Microplate kinetic assay of ACE activity and response surface methodology of hydrolysis factors of peanut and cowpea flours by Alcalase

When the amino-terminus protected tripeptide N-[3-(2-furyl)acryloyl]-L-phenyl- alanylglycylglycine (FAPGG) was used as substrate to determine angiotensin I converting enzyme (ACE) activity/inhibition in vitro, different reference time intervals have been used to measure the absorbance change because of different reaction conditions and instruments. In this research, the kinetic reaction in which FAPGG is hydrolyzed by ACE to furylacryloylphenylalanine (FAP) and glycylglycine (GG) was closely examined through the use of an automatic microplate reader. The slopes of resulting kinetic curves for the first 15 min were used to calculate ACE inhibition.
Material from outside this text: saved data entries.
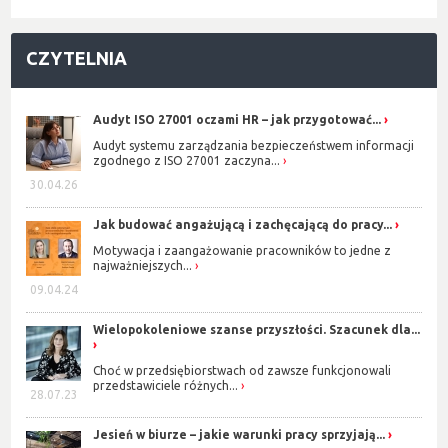
CZYTELNIA
Audyt ISO 27001 oczami HR – jak przygotować...
Audyt systemu zarządzania bezpieczeństwem informacji
zgodnego z ISO 27001 zaczyna...
30.04.26
Jak budować angażującą i zachęcającą do pracy...
Motywacja i zaangażowanie pracowników to jedne z
najważniejszych...
09.04.24
Wielopokoleniowe szanse przyszłości. Szacunek dla...
Choć w przedsiębiorstwach od zawsze funkcjonowali
przedstawiciele różnych...
28.07.23
Jesień w biurze – jakie warunki pracy sprzyjają...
Peptide compositions of food protein hydrolysates determine the ACE inhibitory potency and depend on the specificity of the proteolytic enzyme and the hydrolysis conditions adopted for producing hydrolysates. For two important plant food protein hydrolysates, ACE inhibition began to plateau after peanut was hydrolyzed for 2.5 h by Alcalase and cowpea for 1 h. The effects of three hydrolysis factors, pH, temperature and enzyme to substrate (E/S) ratio, on ACE inhibitory activities of Alcalase hydrolysates of peanut and cowpea flours were investigated systematically using response surface methodology. The response surface models were established and the significance of each term in models was analyzed. Hydrolysis factors, temperature and E/S ratio showed significant effects, while pH had no significant effect over the range studied. Their optimal values were determined and were found to result in no great difference in ACE inhibition when compared to the hydrolysis conditions at the chosen central point.